Audi wants to build its own fast-charging infrastructure for e-cars
German carmaker Audi plans to set up its own charging infrastructure for electric vehicles. Company head Markus Duesmann told business daily Handelsblatt at least 30 percent of Audi cars sold in Europe will be electric by 2025, and that the public charging infrastructure might not be sufficient. "We don't want sales of our vehicles to fail due to a lack of charging stations." Audi is a Volkswagen subsidiary, and Duesmann presented a draft plan for a fast-charging infrastructure with at least 200, and up to 400 stations, to the board of the Group. Sportscar brand Porsche, which is also part of the group, could also become part of the exclusive charging network, according to the report.
The German Federal Association for E-Mobility (BEM) was highly critical of Audi's plans, the article said. It said the draft is "not in line with existing specialised laws and their definitions, lacks knowledge of electrotechnical fundamentals, lacks knowledge of regulatory fundamentals for market-oriented structures and lacks an overall understanding of electromobility, electric drives and the associated infrastructure."
At the same time, the German transport ministry plans to invest nearly two billion euros to increase the charging infrastructure for electric vehicles along the national motorway network, the Autobahn. By the end of 2023, around 1,000 charging stations should be constructed on the Autobahn and in remote parts of the country, according to a transport ministry draft.
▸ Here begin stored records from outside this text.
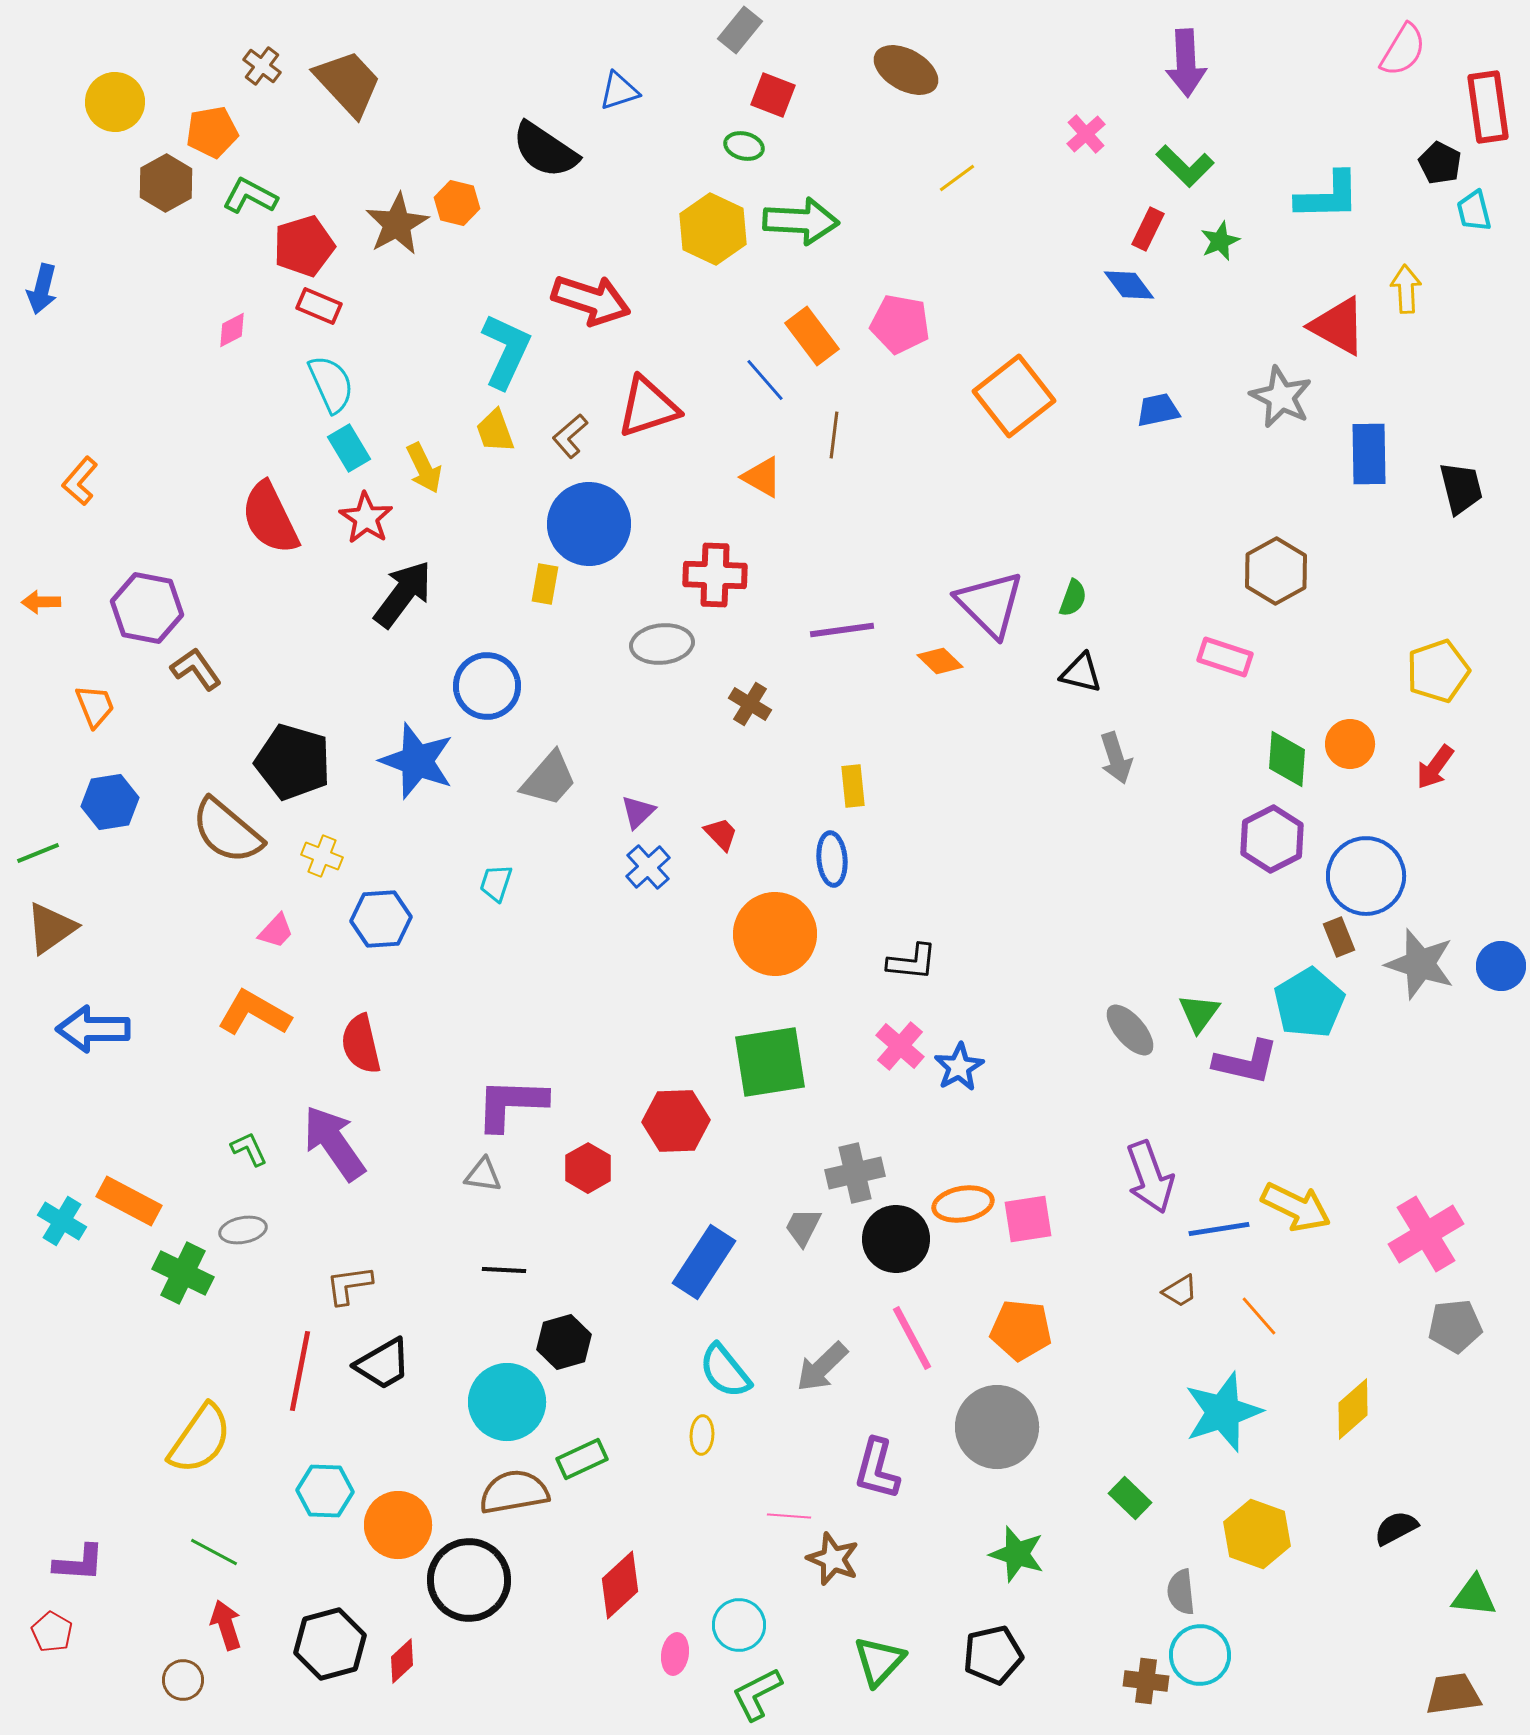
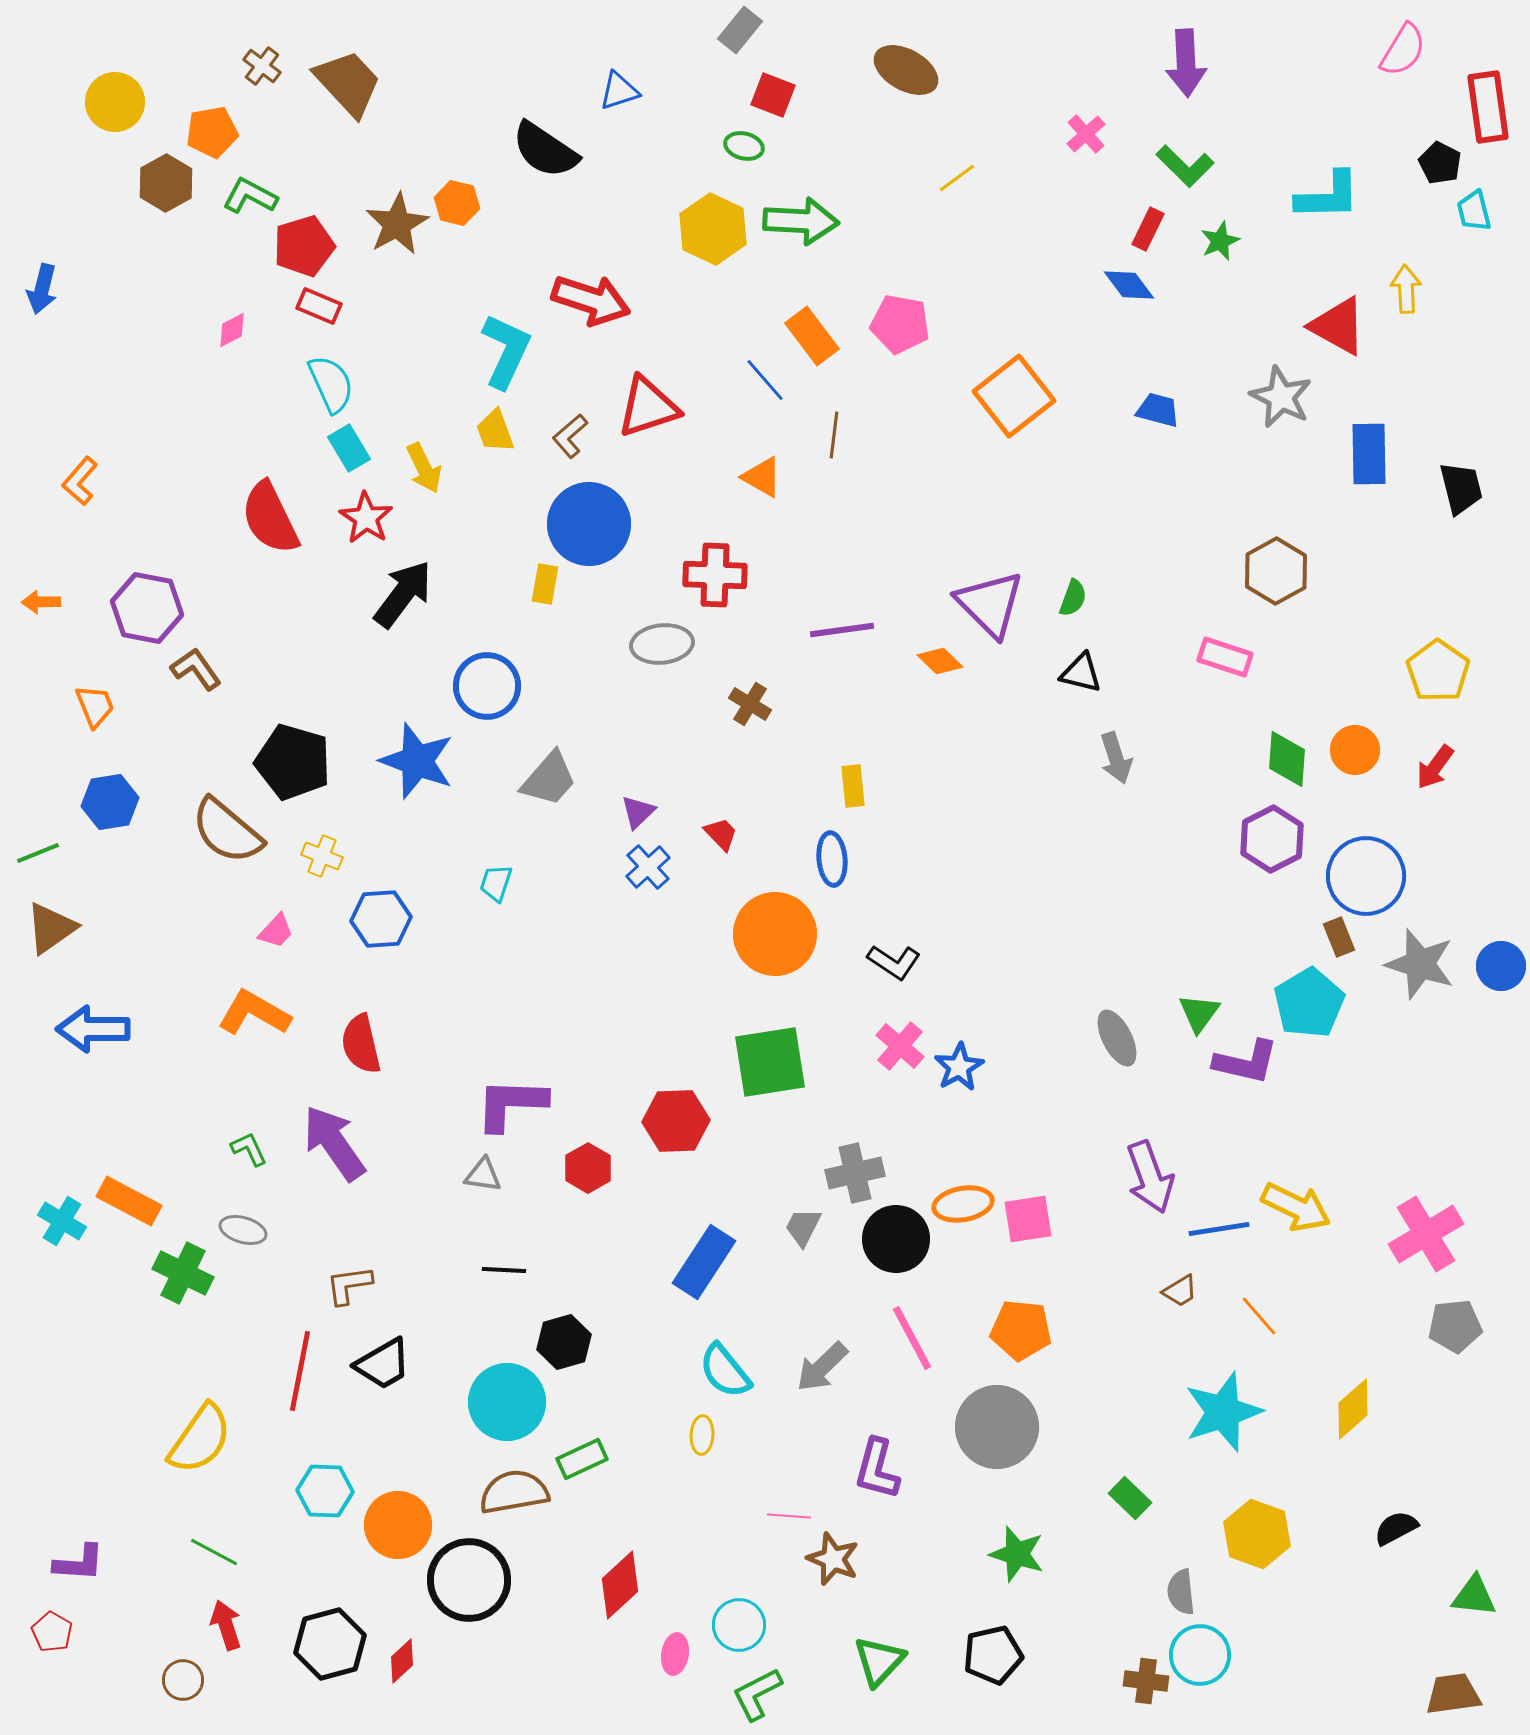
blue trapezoid at (1158, 410): rotated 27 degrees clockwise
yellow pentagon at (1438, 671): rotated 18 degrees counterclockwise
orange circle at (1350, 744): moved 5 px right, 6 px down
black L-shape at (912, 962): moved 18 px left; rotated 28 degrees clockwise
gray ellipse at (1130, 1030): moved 13 px left, 8 px down; rotated 14 degrees clockwise
gray ellipse at (243, 1230): rotated 27 degrees clockwise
A lack of charging infrastructure is often seen as a bottleneck for the rollout of millions of e-cars over the next decade. E-car sales have picked up significantly thanks to national support programmes in recent months. Apart from public charging points, being able to charge e-cars at home or on commercial sites, such as workplaces or supermarket parking lots, is seen as key to providing the infrastructure necessary for electrifying the country's entire car fleet.